> [TASK BRIEF]:
Reproduce the records exactly through the line with "Task: Click on the 2018年8月".

Dataset records:
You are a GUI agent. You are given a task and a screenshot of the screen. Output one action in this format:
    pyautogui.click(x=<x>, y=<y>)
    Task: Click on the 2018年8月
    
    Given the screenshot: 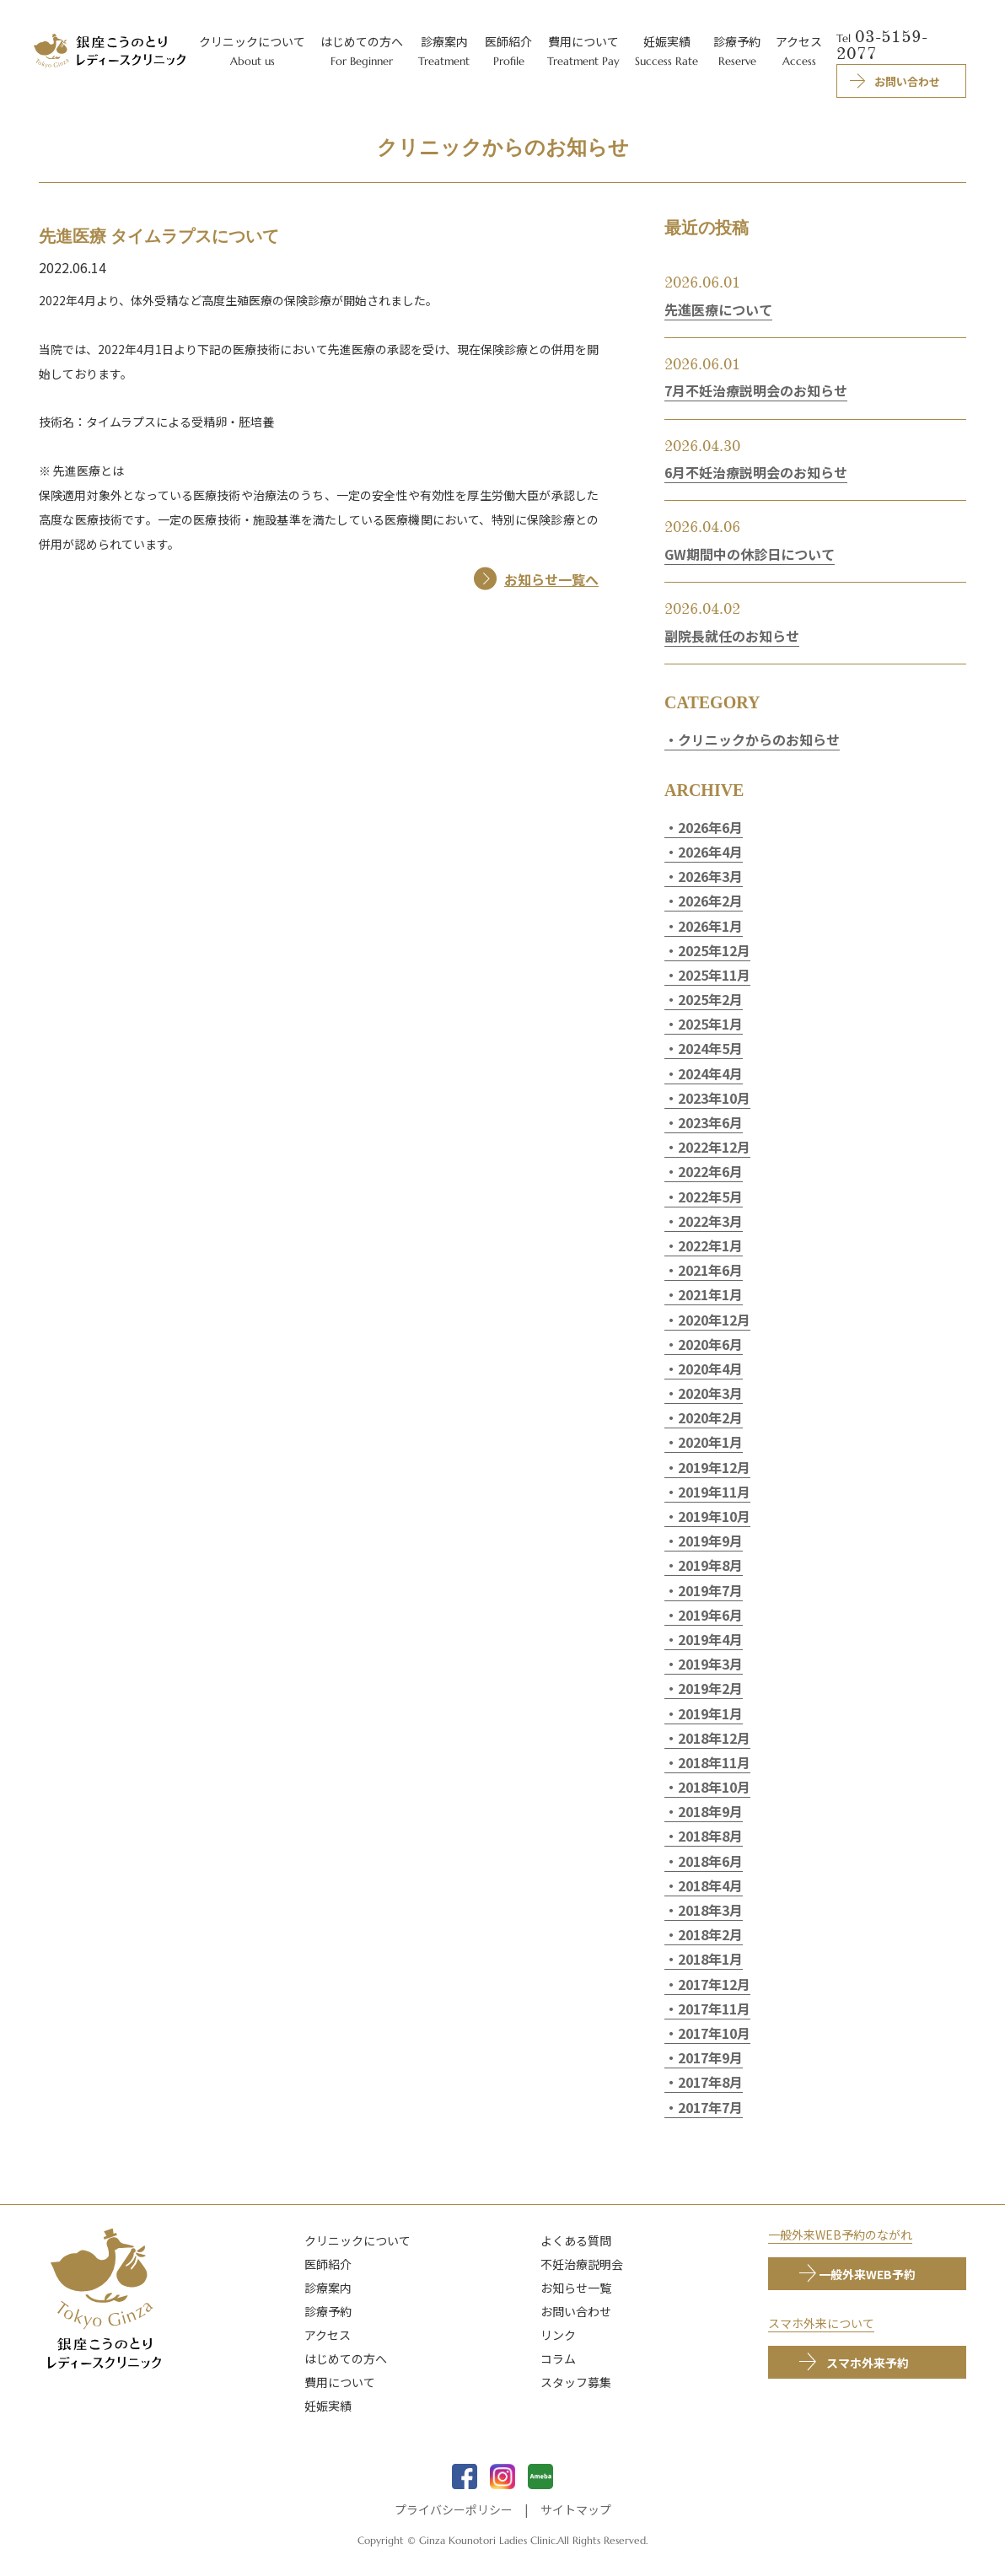 What is the action you would take?
    pyautogui.click(x=710, y=1836)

> [COMPLETED TASK]:
You are a GUI agent. You are given a task and a screenshot of the screen. Output one action in this format:
    pyautogui.click(x=<x>, y=<y>)
    Task: Click on the 2018年8月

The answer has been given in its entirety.